• [Problem statement]:
Only lines holding "value" are wanted; copy each of them from the records below.

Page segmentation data
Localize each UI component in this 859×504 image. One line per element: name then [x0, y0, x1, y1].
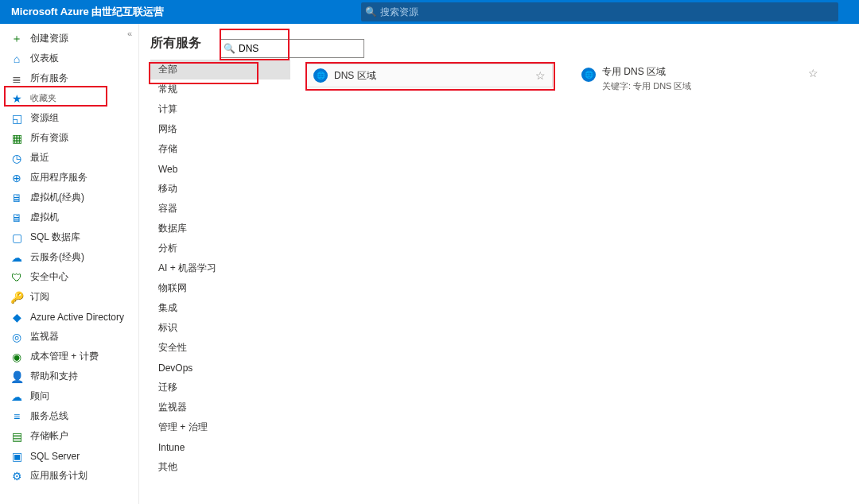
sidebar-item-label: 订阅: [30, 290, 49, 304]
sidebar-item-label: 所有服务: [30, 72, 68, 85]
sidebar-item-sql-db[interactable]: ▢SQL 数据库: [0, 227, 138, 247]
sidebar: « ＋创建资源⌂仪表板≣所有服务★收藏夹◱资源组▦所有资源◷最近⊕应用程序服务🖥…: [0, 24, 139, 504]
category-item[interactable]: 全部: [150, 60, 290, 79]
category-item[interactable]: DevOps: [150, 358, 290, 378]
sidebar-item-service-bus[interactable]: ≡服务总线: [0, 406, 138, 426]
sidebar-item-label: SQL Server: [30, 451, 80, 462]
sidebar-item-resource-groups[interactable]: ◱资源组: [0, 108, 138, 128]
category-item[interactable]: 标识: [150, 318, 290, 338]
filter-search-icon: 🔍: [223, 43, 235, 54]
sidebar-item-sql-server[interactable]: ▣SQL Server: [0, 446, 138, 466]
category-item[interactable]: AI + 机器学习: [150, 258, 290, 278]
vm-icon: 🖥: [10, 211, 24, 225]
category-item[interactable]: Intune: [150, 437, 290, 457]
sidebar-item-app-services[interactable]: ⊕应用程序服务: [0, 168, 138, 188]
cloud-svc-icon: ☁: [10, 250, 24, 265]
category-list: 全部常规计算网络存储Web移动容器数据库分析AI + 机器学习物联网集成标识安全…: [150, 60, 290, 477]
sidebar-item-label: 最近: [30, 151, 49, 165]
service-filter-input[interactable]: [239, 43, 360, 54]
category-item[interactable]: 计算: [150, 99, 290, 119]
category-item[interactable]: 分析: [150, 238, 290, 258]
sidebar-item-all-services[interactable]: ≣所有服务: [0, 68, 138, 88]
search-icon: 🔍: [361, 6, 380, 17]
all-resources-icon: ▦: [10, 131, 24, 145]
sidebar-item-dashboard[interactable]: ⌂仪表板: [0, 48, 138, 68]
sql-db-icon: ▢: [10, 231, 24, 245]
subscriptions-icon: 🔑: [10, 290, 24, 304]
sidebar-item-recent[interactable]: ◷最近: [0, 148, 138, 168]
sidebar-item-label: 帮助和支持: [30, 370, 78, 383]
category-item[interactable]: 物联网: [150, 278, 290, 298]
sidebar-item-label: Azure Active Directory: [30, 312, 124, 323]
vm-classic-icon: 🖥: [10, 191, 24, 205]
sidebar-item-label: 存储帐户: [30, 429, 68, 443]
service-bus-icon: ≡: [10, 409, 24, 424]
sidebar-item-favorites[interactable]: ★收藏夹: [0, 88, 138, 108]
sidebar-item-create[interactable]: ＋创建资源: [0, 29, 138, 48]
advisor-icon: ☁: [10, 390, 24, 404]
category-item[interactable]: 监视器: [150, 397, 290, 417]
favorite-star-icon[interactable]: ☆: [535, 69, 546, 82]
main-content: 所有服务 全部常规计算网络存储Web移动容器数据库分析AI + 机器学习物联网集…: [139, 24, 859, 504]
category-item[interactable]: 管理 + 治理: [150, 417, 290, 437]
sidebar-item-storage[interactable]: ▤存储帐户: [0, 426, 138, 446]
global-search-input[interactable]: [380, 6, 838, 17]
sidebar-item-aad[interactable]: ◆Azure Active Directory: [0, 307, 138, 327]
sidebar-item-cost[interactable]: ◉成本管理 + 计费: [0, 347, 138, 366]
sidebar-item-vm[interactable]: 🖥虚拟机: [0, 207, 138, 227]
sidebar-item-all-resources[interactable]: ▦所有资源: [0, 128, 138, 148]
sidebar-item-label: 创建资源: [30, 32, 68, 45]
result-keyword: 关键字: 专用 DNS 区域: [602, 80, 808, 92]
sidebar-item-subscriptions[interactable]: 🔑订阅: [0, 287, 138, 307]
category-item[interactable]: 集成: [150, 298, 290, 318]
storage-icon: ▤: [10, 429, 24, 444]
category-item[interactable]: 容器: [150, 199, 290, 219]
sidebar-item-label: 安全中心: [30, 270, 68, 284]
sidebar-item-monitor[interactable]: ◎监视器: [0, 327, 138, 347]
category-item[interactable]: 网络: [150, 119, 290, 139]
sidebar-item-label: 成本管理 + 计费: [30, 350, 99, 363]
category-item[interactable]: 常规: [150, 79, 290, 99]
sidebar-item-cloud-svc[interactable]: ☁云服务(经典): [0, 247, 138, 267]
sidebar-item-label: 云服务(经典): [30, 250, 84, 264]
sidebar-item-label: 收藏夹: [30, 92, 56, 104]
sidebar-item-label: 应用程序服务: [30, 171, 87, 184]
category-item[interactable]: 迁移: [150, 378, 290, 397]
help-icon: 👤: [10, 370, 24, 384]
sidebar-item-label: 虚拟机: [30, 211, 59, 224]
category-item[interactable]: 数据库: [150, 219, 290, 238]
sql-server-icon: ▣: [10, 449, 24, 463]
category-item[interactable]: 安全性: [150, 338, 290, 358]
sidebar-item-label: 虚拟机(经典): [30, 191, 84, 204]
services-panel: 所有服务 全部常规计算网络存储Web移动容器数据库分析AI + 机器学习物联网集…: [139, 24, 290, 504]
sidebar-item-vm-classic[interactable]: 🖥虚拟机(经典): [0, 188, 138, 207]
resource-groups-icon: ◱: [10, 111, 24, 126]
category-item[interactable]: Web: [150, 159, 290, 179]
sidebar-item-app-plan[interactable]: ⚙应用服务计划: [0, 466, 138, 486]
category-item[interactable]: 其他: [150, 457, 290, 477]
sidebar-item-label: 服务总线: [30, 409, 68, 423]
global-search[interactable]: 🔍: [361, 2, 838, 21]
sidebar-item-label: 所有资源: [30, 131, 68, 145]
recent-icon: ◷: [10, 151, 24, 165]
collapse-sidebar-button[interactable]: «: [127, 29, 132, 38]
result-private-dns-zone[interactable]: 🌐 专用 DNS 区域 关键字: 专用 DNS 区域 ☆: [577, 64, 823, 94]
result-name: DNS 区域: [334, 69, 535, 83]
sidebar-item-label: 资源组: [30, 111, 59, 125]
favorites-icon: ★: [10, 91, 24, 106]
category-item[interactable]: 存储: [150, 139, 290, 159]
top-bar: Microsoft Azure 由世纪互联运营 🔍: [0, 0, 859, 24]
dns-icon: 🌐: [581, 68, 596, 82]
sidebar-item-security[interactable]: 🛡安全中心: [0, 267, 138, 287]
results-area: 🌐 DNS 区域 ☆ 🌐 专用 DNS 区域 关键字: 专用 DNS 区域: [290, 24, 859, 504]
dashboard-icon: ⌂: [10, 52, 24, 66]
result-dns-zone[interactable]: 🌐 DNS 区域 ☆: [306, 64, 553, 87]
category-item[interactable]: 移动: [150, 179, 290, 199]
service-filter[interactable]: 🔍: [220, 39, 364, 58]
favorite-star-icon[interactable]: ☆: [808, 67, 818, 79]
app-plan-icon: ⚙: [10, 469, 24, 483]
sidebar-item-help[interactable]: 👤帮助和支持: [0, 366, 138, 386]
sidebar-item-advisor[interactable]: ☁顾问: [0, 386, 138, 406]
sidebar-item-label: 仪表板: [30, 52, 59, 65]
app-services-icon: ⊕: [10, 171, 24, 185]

---

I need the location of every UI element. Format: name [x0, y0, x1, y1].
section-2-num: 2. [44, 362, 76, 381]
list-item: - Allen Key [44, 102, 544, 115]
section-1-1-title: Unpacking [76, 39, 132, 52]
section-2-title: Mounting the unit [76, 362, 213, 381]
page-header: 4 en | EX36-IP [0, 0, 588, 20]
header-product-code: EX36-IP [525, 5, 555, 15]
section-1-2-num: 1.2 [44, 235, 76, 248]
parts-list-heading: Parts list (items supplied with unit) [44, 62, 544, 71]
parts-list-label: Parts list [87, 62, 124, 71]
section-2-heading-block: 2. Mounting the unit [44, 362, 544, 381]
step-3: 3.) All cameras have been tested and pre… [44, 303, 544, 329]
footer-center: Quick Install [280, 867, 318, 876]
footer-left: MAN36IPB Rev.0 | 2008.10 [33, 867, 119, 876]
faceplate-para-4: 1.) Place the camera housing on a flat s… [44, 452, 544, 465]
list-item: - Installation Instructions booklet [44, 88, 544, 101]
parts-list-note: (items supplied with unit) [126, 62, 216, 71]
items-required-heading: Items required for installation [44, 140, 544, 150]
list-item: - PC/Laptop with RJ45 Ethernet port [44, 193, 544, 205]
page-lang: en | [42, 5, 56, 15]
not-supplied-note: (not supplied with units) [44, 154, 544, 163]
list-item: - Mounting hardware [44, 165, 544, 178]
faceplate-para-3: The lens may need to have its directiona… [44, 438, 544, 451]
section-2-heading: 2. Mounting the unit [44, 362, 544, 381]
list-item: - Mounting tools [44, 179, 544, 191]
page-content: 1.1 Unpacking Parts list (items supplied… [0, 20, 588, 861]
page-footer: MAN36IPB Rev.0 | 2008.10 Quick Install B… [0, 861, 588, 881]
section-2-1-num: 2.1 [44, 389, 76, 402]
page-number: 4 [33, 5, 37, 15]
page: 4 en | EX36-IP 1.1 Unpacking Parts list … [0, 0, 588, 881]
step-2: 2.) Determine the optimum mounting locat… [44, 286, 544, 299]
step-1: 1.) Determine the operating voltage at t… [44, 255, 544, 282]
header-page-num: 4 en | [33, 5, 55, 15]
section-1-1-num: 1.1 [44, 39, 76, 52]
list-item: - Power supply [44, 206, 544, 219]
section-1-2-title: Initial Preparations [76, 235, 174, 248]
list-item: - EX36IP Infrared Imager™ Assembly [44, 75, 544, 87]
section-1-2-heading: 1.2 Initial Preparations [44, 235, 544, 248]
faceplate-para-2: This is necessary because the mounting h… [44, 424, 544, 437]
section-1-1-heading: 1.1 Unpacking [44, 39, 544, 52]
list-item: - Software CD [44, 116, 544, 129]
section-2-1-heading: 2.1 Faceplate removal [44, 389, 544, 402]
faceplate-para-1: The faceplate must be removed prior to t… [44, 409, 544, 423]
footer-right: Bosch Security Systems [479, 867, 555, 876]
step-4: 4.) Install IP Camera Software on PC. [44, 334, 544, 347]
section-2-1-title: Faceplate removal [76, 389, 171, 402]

--

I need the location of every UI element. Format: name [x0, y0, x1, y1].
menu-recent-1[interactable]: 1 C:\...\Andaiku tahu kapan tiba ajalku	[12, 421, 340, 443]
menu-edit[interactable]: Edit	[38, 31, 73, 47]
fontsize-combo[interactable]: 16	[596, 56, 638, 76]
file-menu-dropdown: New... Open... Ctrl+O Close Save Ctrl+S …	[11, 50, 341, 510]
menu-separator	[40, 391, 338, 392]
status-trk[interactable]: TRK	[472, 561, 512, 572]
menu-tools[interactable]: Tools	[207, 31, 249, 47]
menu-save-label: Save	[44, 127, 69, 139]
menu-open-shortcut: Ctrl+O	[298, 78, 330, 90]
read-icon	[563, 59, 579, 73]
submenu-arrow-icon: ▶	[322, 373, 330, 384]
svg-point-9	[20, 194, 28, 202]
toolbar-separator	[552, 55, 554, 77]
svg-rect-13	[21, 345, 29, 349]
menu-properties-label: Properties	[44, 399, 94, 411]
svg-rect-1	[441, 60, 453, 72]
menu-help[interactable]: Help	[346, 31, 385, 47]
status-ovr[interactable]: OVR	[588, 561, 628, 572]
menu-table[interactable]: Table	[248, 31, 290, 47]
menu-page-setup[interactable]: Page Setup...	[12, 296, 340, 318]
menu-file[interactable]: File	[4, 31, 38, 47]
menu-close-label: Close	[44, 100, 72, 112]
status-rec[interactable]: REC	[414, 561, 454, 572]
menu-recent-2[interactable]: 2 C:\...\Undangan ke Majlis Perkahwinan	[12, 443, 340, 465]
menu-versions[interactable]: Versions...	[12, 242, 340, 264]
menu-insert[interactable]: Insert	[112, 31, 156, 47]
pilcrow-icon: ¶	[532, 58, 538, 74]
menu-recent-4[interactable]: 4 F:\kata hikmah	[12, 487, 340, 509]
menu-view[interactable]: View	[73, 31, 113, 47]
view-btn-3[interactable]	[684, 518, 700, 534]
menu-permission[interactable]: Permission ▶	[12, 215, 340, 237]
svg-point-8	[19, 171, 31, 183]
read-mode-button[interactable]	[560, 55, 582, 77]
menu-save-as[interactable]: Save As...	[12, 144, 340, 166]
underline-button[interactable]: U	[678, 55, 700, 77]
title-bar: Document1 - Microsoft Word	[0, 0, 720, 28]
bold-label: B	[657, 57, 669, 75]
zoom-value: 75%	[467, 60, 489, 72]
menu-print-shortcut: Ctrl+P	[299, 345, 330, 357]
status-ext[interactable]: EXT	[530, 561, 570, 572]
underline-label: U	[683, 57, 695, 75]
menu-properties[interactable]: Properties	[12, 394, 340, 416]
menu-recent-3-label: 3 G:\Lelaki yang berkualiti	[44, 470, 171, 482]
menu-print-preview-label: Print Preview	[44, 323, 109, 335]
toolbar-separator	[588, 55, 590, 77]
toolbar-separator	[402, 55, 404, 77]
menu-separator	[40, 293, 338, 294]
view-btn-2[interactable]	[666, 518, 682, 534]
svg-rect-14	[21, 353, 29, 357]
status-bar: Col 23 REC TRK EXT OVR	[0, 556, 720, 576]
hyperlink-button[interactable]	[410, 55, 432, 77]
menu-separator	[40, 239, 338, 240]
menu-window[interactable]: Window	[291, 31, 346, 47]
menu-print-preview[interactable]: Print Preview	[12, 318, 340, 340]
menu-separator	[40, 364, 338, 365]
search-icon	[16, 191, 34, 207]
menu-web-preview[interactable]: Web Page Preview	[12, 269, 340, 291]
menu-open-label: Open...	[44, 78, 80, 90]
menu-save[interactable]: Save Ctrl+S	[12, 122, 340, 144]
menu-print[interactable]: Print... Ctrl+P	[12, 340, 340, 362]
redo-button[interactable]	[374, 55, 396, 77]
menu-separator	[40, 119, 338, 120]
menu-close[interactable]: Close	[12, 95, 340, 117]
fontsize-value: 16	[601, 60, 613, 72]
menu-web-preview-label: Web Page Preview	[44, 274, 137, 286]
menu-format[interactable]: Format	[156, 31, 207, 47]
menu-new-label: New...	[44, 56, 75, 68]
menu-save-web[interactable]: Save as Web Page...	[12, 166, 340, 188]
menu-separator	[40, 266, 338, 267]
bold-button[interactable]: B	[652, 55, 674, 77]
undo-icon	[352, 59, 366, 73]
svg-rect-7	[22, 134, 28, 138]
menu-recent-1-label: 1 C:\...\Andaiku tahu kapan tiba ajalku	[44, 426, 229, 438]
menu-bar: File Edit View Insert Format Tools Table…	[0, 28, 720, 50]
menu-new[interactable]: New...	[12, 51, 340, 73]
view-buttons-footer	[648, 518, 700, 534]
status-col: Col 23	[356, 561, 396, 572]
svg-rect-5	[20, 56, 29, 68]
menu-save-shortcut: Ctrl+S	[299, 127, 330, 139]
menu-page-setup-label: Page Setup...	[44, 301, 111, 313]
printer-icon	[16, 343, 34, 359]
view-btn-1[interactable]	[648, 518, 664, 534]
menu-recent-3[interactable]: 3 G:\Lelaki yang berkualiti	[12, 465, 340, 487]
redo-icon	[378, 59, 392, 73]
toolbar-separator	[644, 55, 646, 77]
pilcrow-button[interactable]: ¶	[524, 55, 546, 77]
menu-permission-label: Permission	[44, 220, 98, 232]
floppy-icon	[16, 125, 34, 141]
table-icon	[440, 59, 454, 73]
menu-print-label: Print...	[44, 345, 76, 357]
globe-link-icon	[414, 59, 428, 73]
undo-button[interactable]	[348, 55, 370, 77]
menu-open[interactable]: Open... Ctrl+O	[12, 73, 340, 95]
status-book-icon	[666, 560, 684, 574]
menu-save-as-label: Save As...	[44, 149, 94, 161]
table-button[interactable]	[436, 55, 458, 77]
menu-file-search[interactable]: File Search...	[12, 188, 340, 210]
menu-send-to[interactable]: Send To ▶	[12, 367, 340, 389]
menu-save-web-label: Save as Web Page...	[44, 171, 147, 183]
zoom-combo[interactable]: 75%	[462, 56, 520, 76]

• [Response]:
zoom-value: 75%	[467, 60, 489, 72]
fontsize-value: 16	[601, 60, 613, 72]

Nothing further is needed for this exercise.